La Notte della Taranta 2026 sceglie la musica come strumento di riflessione e impegno. Al centro del concertone di Melpignano c’è Ermal Meta, Maestro Concertatore della 29ª edizione, che porta sul palco un inedito dal forte significato: “Non simu niente”.
Il brano, scritto originariamente in italiano e poi tradotto in dialetto salentino da Claudio Prima, nasce dall’incontro tra la sensibilità cantautorale di Meta e la tradizione popolare della pizzica. Un testo che guarda al Mediterraneo, alle sue radici e soprattutto alle battaglie di chi difende la propria terra dagli interessi dei grandi poteri.
«Questa canzone parte da quello che sta accadendo in Albania, insomma dalla Flamingo Revolution», ha spiegato Ermal Meta, citando anche le proteste contro alcuni progetti turistici in Puglia e in Sardegna. «È la terra che conta, non il resort di cemento», ha sottolineato.
“Non simu niente” diventa così una riflessione sulla forza della comunità. «Le persone insieme hanno una forza travolgente», ha raccontato il cantautore. E ha utilizzato proprio la musica per spiegare il concetto: «Se si mettono a cantare tutti contemporaneamente sono perfettamente accordati fra di loro, perché le persone insieme e il popolo non possono mai stonare».

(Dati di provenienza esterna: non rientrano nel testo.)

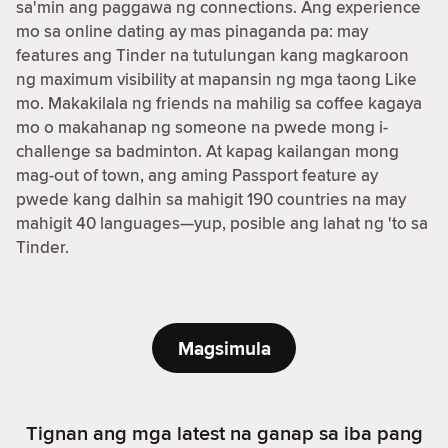
sa'min ang paggawa ng connections. Ang experience
mo sa online dating ay mas pinaganda pa: may
features ang Tinder na tutulungan kang magkaroon
ng maximum visibility at mapansin ng mga taong Like
mo. Makakilala ng friends na mahilig sa coffee kagaya
mo o makahanap ng someone na pwede mong i-
challenge sa badminton. At kapag kailangan mong
mag-out of town, ang aming Passport feature ay
pwede kang dalhin sa mahigit 190 countries na may
mahigit 40 languages—yup, posible ang lahat ng 'to sa
Tinder.
Magsimula
Tignan ang mga latest na ganap sa iba pang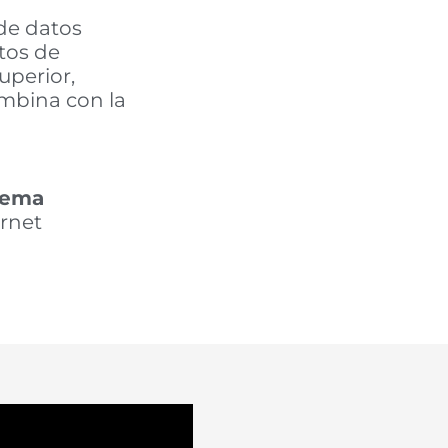
de datos
tos de
uperior,
ombina con la
tema
ernet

Il tema si inserisce perfettamente nella visione della Notte della Taranta 2026, dedicata al Mediterraneo come crocevia di culture, popoli e tradizioni. «Se dovessi dare una definizione musicale del Mediterraneo, direi che è un incontro di suoni», ha spiegato Meta.
Il Maestro Concertatore ha inoltre lavorato sugli arrangiamenti dei brani tradizionali, scegliendo di non stravolgerne l’identità: «Mi sono limitato a un arricchimento armonico, senza perdere l’energia quasi ancestrale dei brani».
Tra i momenti più attesi del concertone ci sono anche le esibizioni di Alessandra Amoroso, Levante, Welo, Maria Mazzotta, Giulia Vecchio e Gisela João, in un dialogo tra pizzica, pop, rock e fado.
Per Ermal Meta, la musica popolare resta soprattutto memoria e identità: «All’interno della musica popolare si trovano le semplici storie delle persone che hanno abitato questa terra prima di noi». Una memoria viva che, attraverso “Non simu niente”, torna a parlare al presente.